Sql-server – MSSQL – Primary Key Clustered specifying multiple columns

sql servert-sql

I've inherited a database (MSSQL 2008R2) with a lot of tables that either have NO primary key or primary key's that look like this:

 ALTER TABLE [dbo].[Distribution_Batch] ADD  CONSTRAINT 
 [PK_Distribution_Batch_1__23] PRIMARY KEY CLUSTERED 
 (
    [BATCH_ID] ASC,
    [DATE_CREATED] ASC,
    [CONTACT_ID] ASC,
    [LAB_CODE] ASC,
    [DISTRIBUTION_TYPE] ASC,
    [CREATOR] ASC
 )WITH (PAD_INDEX = OFF, STATISTICS_NORECOMPUTE = OFF, SORT_IN_TEMPDB = OFF, IGNORE_DUP_KEY = OFF, ONLINE = OFF, ALLOW_ROW_LOCKS = ON, ALLOW_PAGE_LOCKS = ON) ON [PRIMARY]

Here is the table itself, these are the columns:

 SELECT TOP (1000) [BATCH_ID]  --- this is a varchar(100) field
       ,[LAB_CODE]
       ,[DISTRIBUTION_TYPE]
       ,[CONTACT_ID]
       ,[CREATOR]
       ,[DESCRIPTION]
       ,[DATE_CREATED]
       ,[DATE_COMPLETED]
       ,[DATE_DEADLINE]
       ,[DATE_CONFIRMED]
       ,[ERROR_CODE]
       ,[CONTENT]
       ,[ADDED_BY]
       ,[SOURCE]
       ,[STATUS]
       ,[DELIVERY_METHOD]
       ,[FILE_SIZE]
       ,[DISTRIBUTION_FORMAT]
       ,[CONTACT_ID_ORIGINAL]
   FROM [dbo].[Distribution_Batch]

All this table does is queue up distribution jobs to be run by our application. Nothing fancy.

They have indexes on numerous columns:

 [DistributionBatch-ContactId-DistributionType-20161108-121538]
 [idx_date_completed]
 [idx_date_created]
 [idx_DistribBatch_BatchId]
 [idx_Distribution_Contacts]
 [IX_Distribution_Batch]
 [IX_Distribution_Batch_LAB_CODE_DISTRIBUTION_TYPE_STATUS_DATE_COMPLETED]
 [IX_Distribution_Batch_LAB_CODE_STATUS]
 [IX_Distribution_Batch_STATUS]
 [IX_Distribution_Batch_STATUS_DELIVERY_METHOD]
 [PK_Distribution_Batch_1__23]

The system overall is slow and the admins response has always been to add more indexes to each table. This table spits out data sequentially based on whether it is completed or not. I can't understand why they would have so many indexes on columns that are never sorted on. Am I missing something?

My question is 2 parts:

Part 1) Does that primary key make any sense? Shouldn't the primary key just be an ID (int), starting at 1 with identity spec and auto incrementing?
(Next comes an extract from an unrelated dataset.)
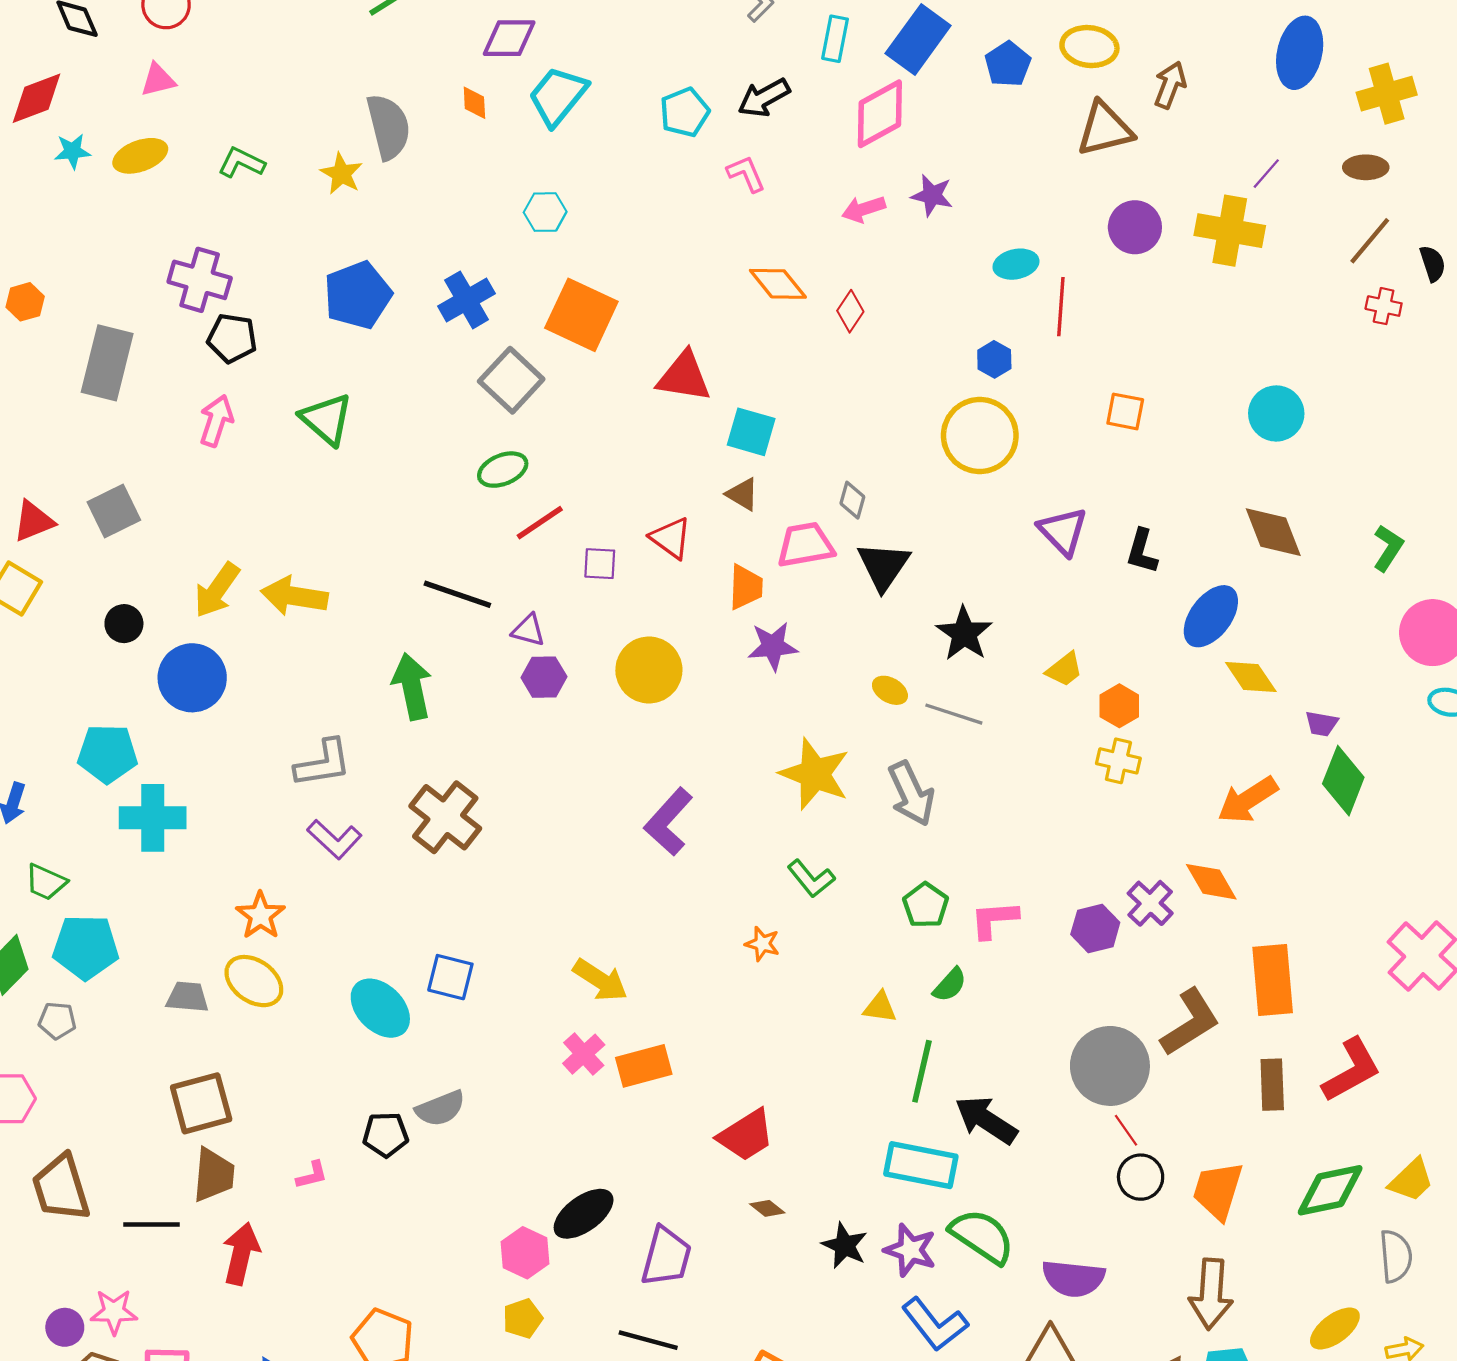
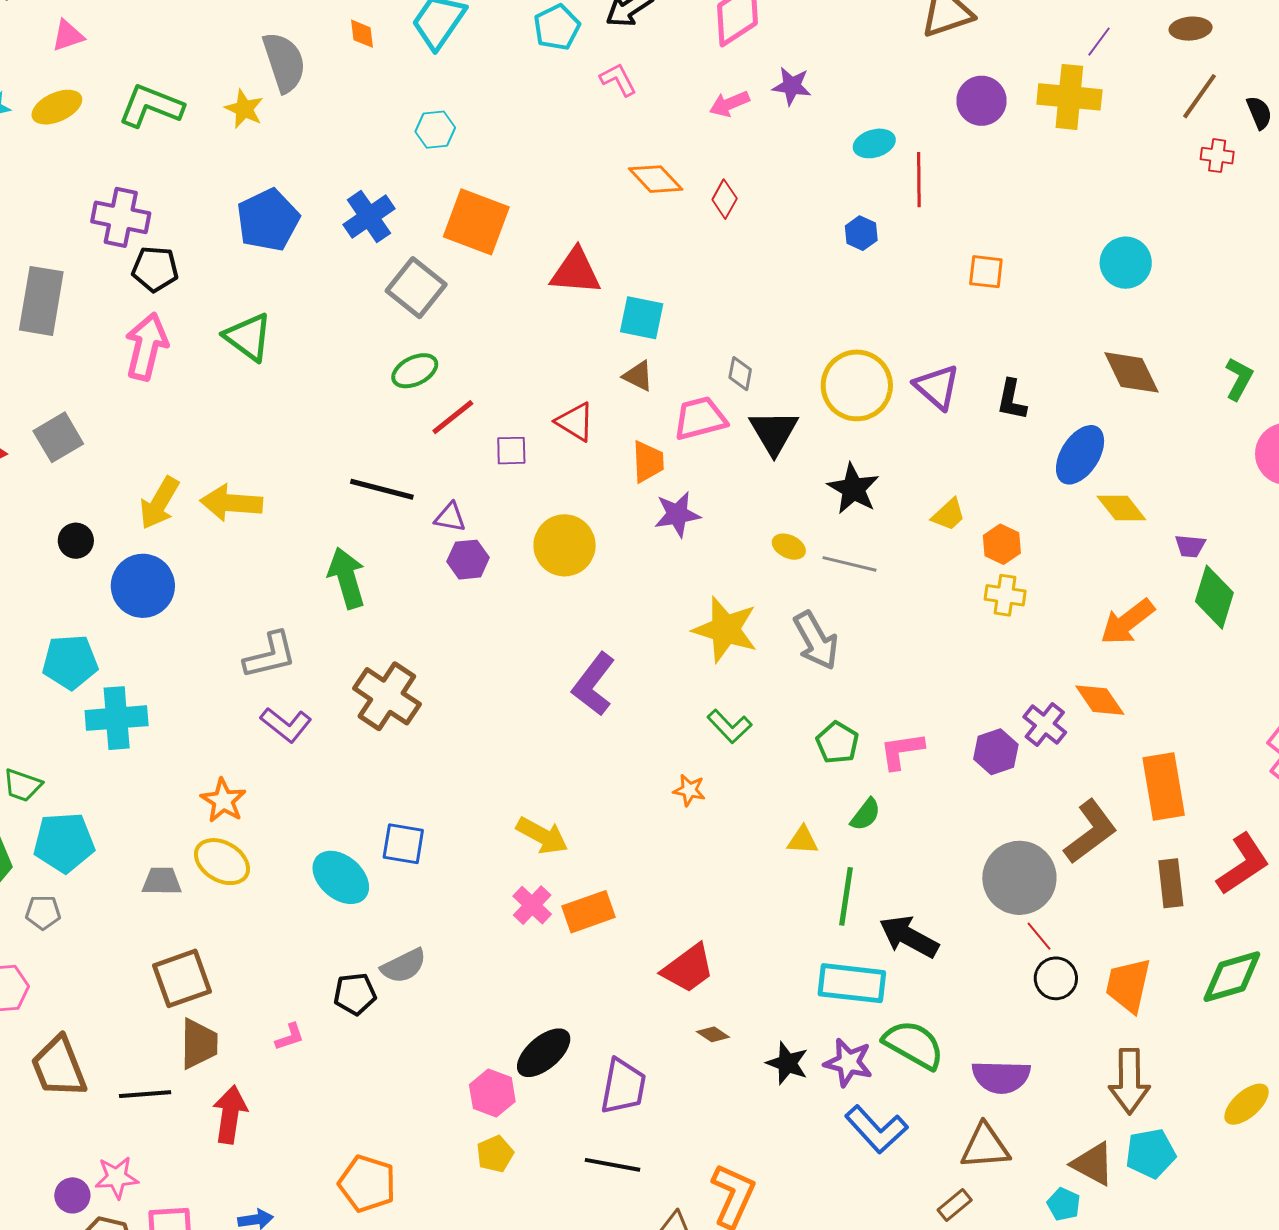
green L-shape: (241, 163) -> (151, 106), size x1.5
pink arrow: (216, 421) -> (146, 346), size x1.4
yellow circle: (980, 436) -> (857, 385), moved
Part 2) I need confirmation that none of those indexes make sense and are not necessary. There are a lot more tables that have this same issue.

This database has 190 GB of data and 101 GB of indexes.
All comments and opinions greatly appreciated.

Best Answer

Primay key doesn't take any extra storage, its just the way data is stored in that sort order. Whether Primary key(clustered index) should be id(identity column) or something else depends on the database designer and the requirement of application. I would suggest you to start with non-clustered index and check whether they are utilized or not by your select queries. Indexes are good only for select however bad for all DML operations(mostly) i.e. Insert/Update/Delete.
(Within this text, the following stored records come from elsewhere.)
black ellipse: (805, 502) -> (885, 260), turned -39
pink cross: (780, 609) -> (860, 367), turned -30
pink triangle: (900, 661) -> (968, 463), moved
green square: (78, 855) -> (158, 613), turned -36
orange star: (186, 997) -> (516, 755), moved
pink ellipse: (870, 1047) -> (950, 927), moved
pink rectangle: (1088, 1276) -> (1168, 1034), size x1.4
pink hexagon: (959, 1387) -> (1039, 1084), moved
Non-clustered indexes are the ones which takes separate storage, since more than 50% of your database is stored as index, you may need to check their usage(reads). It is possible that they are simply creating overhead in writing and not very useful for scan/seek operation. Just to add, having 50% or more storage for index is not always bad, it just depends whether you have more read/write operation - Dataware house/reporting/OLTP.

You may download first responder kit provided by Mr. Brent Ozar from here and can run sp_blitzindex for your database and it would check everything regarding your index - whether they are too much, too less or some other issue.

In a normal scenario, there is rule of 5 non-clustered index per table however again depends on so many other factors. Kindly provide more details on the issue you are facing due to these indexes. for your two questions - I have tried to answer them.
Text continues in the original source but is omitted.